Gov. Bush opposed a bill that would have toughened penalties for hate crimes in Texas. The Texas House passed the bill with substantial bipartisan support. But the Texas Senate killed the bill after Bush opposed it and said, "All crimes are hate crimes." Bush is also no supporter of affirmative action.
On gas prices, Gov. Bush sometimes seems to forget that he is no longer in the oil business. In the 1999 Texas legislative session, the top priority emergency item designated by Gov. Bush was a 45 million tax break for oil companies. You might remember that oil prices were low back then. Well, look at the gas pumps now. Instead of moving the top problems to the head of the line, Gov. Bush did the equivalent of spotting Tiger Woods five strokes.

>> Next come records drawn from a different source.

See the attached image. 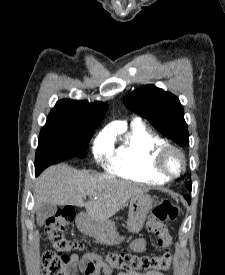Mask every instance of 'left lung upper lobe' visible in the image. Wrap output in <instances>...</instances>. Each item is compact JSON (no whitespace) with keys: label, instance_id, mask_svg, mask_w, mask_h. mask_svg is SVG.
<instances>
[{"label":"left lung upper lobe","instance_id":"obj_1","mask_svg":"<svg viewBox=\"0 0 225 275\" xmlns=\"http://www.w3.org/2000/svg\"><path fill=\"white\" fill-rule=\"evenodd\" d=\"M130 110L146 118L160 133L180 146L189 145L188 127L179 99L154 85H145L125 99ZM191 191V181L185 184Z\"/></svg>","mask_w":225,"mask_h":275}]
</instances>
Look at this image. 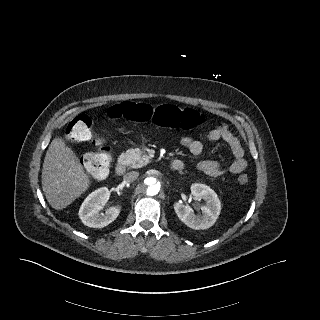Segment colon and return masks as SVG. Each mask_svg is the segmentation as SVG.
I'll list each match as a JSON object with an SVG mask.
<instances>
[{
  "label": "colon",
  "mask_w": 320,
  "mask_h": 320,
  "mask_svg": "<svg viewBox=\"0 0 320 320\" xmlns=\"http://www.w3.org/2000/svg\"><path fill=\"white\" fill-rule=\"evenodd\" d=\"M106 117L113 120L152 122L160 127L182 130L194 129L205 122L203 115L189 108H180L171 104L153 107L132 101L111 106L106 112ZM66 135L72 141L91 142L98 147L97 151L87 153L83 157V164L92 175L99 178L106 177L110 170L111 156L103 140L93 133L91 118L87 115L73 118L67 125ZM237 181L244 185L249 181V177L241 174Z\"/></svg>",
  "instance_id": "5ec220e1"
}]
</instances>
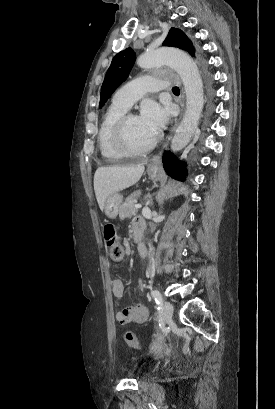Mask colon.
<instances>
[{"instance_id":"obj_1","label":"colon","mask_w":275,"mask_h":409,"mask_svg":"<svg viewBox=\"0 0 275 409\" xmlns=\"http://www.w3.org/2000/svg\"><path fill=\"white\" fill-rule=\"evenodd\" d=\"M103 234L107 247L110 250V258L114 262L120 264L124 258V247L120 242V230L118 227H114L111 223H108L103 228ZM124 339L127 345L135 350H141V343L135 337L132 331H126Z\"/></svg>"}]
</instances>
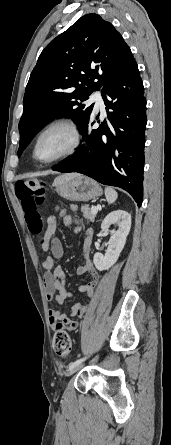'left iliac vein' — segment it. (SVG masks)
<instances>
[{
  "label": "left iliac vein",
  "mask_w": 171,
  "mask_h": 445,
  "mask_svg": "<svg viewBox=\"0 0 171 445\" xmlns=\"http://www.w3.org/2000/svg\"><path fill=\"white\" fill-rule=\"evenodd\" d=\"M82 366H83V364H79V365H77V366L74 367L73 369L69 370V373L71 374V373H73L74 371L79 370Z\"/></svg>",
  "instance_id": "1"
}]
</instances>
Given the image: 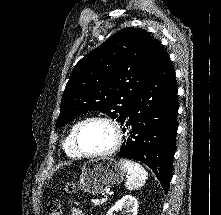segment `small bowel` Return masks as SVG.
<instances>
[{"instance_id": "obj_1", "label": "small bowel", "mask_w": 221, "mask_h": 215, "mask_svg": "<svg viewBox=\"0 0 221 215\" xmlns=\"http://www.w3.org/2000/svg\"><path fill=\"white\" fill-rule=\"evenodd\" d=\"M71 214L72 215H85L80 209L75 208V207L71 208Z\"/></svg>"}]
</instances>
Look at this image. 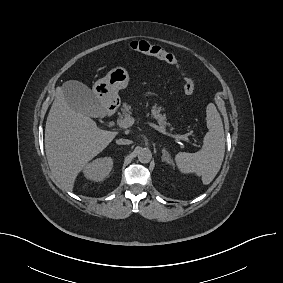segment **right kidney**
<instances>
[{
  "label": "right kidney",
  "mask_w": 283,
  "mask_h": 283,
  "mask_svg": "<svg viewBox=\"0 0 283 283\" xmlns=\"http://www.w3.org/2000/svg\"><path fill=\"white\" fill-rule=\"evenodd\" d=\"M113 167L111 157L97 158L83 168L84 176L89 180L102 181L109 175Z\"/></svg>",
  "instance_id": "ca27d5eb"
}]
</instances>
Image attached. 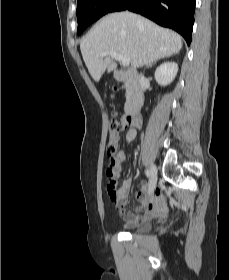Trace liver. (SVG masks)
Returning <instances> with one entry per match:
<instances>
[{
	"mask_svg": "<svg viewBox=\"0 0 229 280\" xmlns=\"http://www.w3.org/2000/svg\"><path fill=\"white\" fill-rule=\"evenodd\" d=\"M181 48L179 34L127 11L104 16L80 43L85 65L96 82L106 69L111 72L117 67L114 58L101 57L102 52L113 51L129 57L135 69L170 57Z\"/></svg>",
	"mask_w": 229,
	"mask_h": 280,
	"instance_id": "liver-1",
	"label": "liver"
}]
</instances>
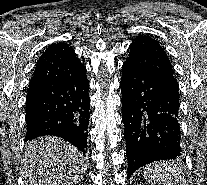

You will hear from other union members about other key issues like Bush's support of school vouchers and his attempt to set what became a 3,000 teacher pay raise at a lower amount, Bush's effort to minimize the number of children covered under a program that brings health insurance to the working poor, Bush's veto of a bill to stop HMO's from unfairly denying health benefits and Bush's attempt to privatize Social Security. But how many clear examples do you need? Any committed union member who studies Gov. Bush's record cannot help but conclude that Bush is no friend to working people.
In the 2000 elections, we can trot down Memory Lane, toward an even meaner version of the Reagan-Bush Era, and spend the next four years fighting Paycheck Deception, Right-to-Work, privatization of Social Security, the TEAM Act, softening of overtime laws, an anti-labor U.S. Supreme Court and an anti-labor NLRB. Or we can move forward on our issues: Better education, better health care and laws that allow working people to organize free of one-sided rules and intimidation.
I never thought I'd say this: I want George W. Bush in office. But I want him to stay in the Texas governor's office. Most Texans are not going to help us, so I appeal to you, Brothers and Sisters of Pennsylvania: Don't let George W. Bush do to working people in America what he has done to working people in Texas. Thank you.